A magnitude 8.6 earthquake off Sumatra triggers a tsunami warning but causes little damage yet

A tsunami in the Indian Ocean has triggered an evacuation order

Catastrophe modeling firm AIR Worldwide issued the following incident assessment on the tsunami warning in the Indian Ocean.

On April 11 a magnitude 8.6 earthquake struck off the west coast of Northern Sumatra, approximately 434 km southwest of Banda Aceh, the closest population center.

According to the United States Geological Survey (USGS), the earthquake occurred at 2:38 PM local time (8:38:37 UTC) and struck at a depth of 22.9 kilometers. The main shock was followed by a series of moderate aftershocks until a little more than two hours later, when a M8.2 aftershock struck 618 km south-southwest of Banda Aceh, at 4:43PM local time (10:43:09 UTC) at a depth of 16.4 km.

Immediately after the main shock, the NOAA Pacific Tsunami Warning Center issued an Indian Ocean-wide tsunami watch for 28 countries. This tsunami watch was canceled, followed by a new warning after the aftershock, which also was canceled.

“Southeast Asia is one of the most complex, and fastest deforming, seismic zones in the world,” said Dr. Bingming Shen-Tu, senior principal scientist at AIR Worldwide. “Seismicity in the region mostly results from the interactions of two major tectonic plates: the Indo-Australia plate and the Eurasian (Sunda) plate, which are converging at rates of 5 to 7 cm per year.”

Thailand’s National Disaster Warning Center issued an evacuation order to residents in six provinces along the country’s west coast

“Today’s earthquakes occurred southwest of the mega-thrust earthquake ruptures in 2004 and 2005 along the Andaman –Sumatra subduction zone. Unlike the 2004 and 2005 earthquakes, which ruptured the subduction zone, this earthquake occurred within the Indo-Australia plate, which is moving north to northeastward and subducting under the Sunda plate (or Eurasia plate).

Scientists have generally considered Australia, Indian Ocean, and India as one single rigid plate. However, significant internal deformation has been noticed along, and in the vicinity of, the geologic structure called the Ninetyeast Ridge, which separates the Australia plate in the east from India plate to the west.
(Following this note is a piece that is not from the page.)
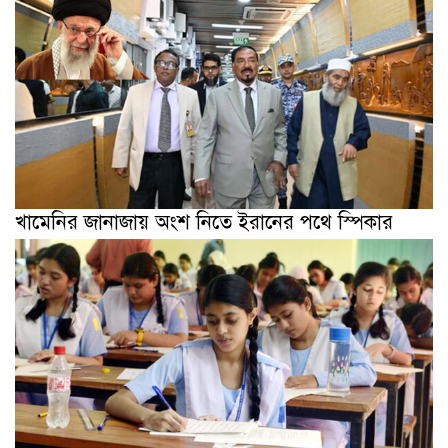
খামেনির জানাজায় অংশ নিতে ইরানের পথে স্পিকার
The Ninetyeast Ridge itself has experienced many large earthquakes in the last century.”

The USGS reported that the greatest shaking intensity experienced in Northern Sumatra was V-VI on the Modified Mercalli intensity scale (MMI)—which translates to very light to light damage. Indeed, no major damage has been reported in the affected area. As a precaution, people in Banda Aceh, Sumatra, evacuated offices, hotels and residences.
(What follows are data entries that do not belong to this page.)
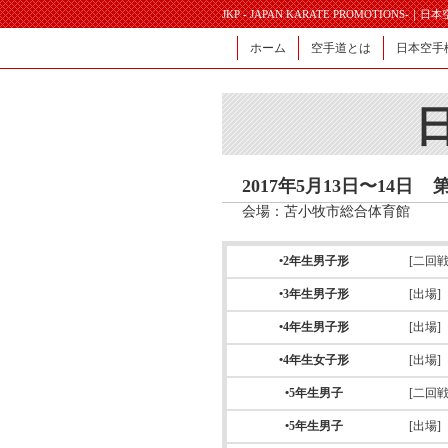
JKP - JAPAN KARATE PROMOTIONS-｜
ホーム
空手道とは
日本空手
2017年5月13日〜14日
会場：苫小牧市総合体育館
•2年生男子形
[二回戦
•3年生男子形
[出場]
•4年生男子形
[出場]
•4年生女子形
[出場]
•5年生男子
[二回戦
•5年生男子
[出場]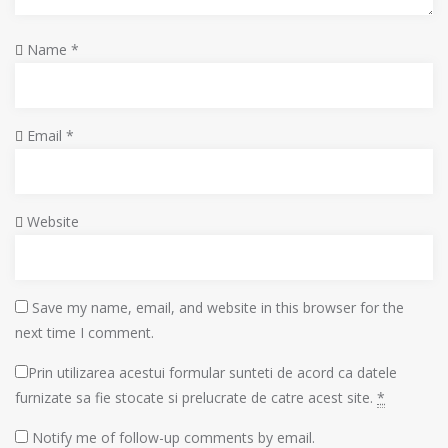
Name
*
Email
*
Website
Save my name, email, and website in this browser for the
next time I comment.
Prin utilizarea acestui formular sunteti de acord ca datele
furnizate sa fie stocate si prelucrate de catre acest site.
*
Notify me of follow-up comments by email.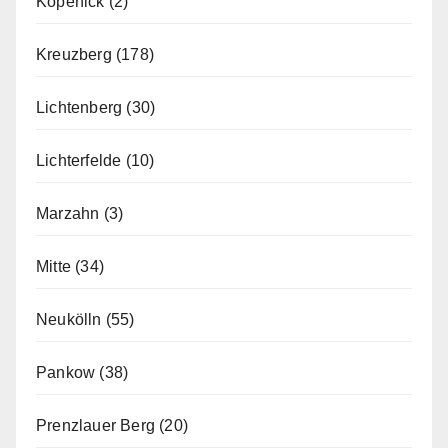
Köpenick
(2)
Kreuzberg
(178)
Lichtenberg
(30)
Lichterfelde
(10)
Marzahn
(3)
Mitte
(34)
Neukölln
(55)
Pankow
(38)
Prenzlauer Berg
(20)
Thailand’s National Disaster Warning Center issued an evacuation order to residents in six provinces along the country’s west coast, including the popular tourist destinations of Phuket, Krabi, and Phang-Nga.

Further afield, buildings were evacuated in Dhaka, Bangladesh. In Kolkata, in the Indian state of West Bengal, there are reports that some buildings developed cracks.
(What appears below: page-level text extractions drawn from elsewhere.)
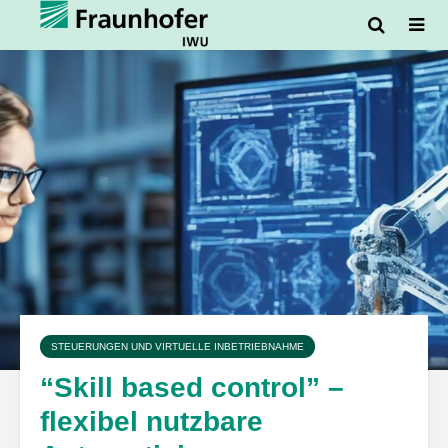
STEUERUNGEN UND VIRTUELLE INBETRIEBNAHME
“Skill based control” –
flexibel nutzbare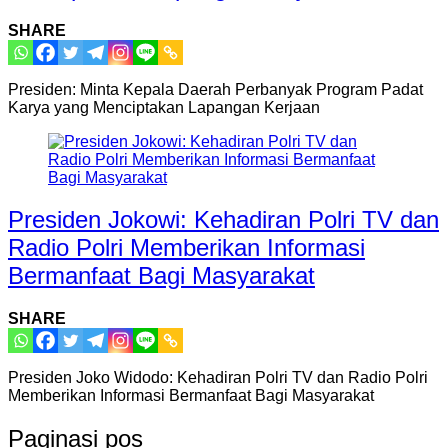
SHARE
Presiden: Minta Kepala Daerah Perbanyak Program Padat
Karya yang Menciptakan Lapangan Kerjaan
Presiden Jokowi: Kehadiran Polri TV dan
Radio Polri Memberikan Informasi
Bermanfaat Bagi Masyarakat
SHARE
Presiden Joko Widodo: Kehadiran Polri TV dan Radio Polri
Memberikan Informasi Bermanfaat Bagi Masyarakat
Paginasi pos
According to AIR, buildings in the affected region often have an irregular floor shape.  In mid- to high-rise buildings, asymmetrical torsion rigidity has led to heavy damage during earthquakes. Poor detailing and workmanship, inadequate materials, and a lack of rigorous inspection and quality control procedures for building construction are the major factors that exacerbate building damageability.

Due to the location of these earthquakes, AIR does not expect significant insured losses from this event. AIR is continuing to monitor the situation.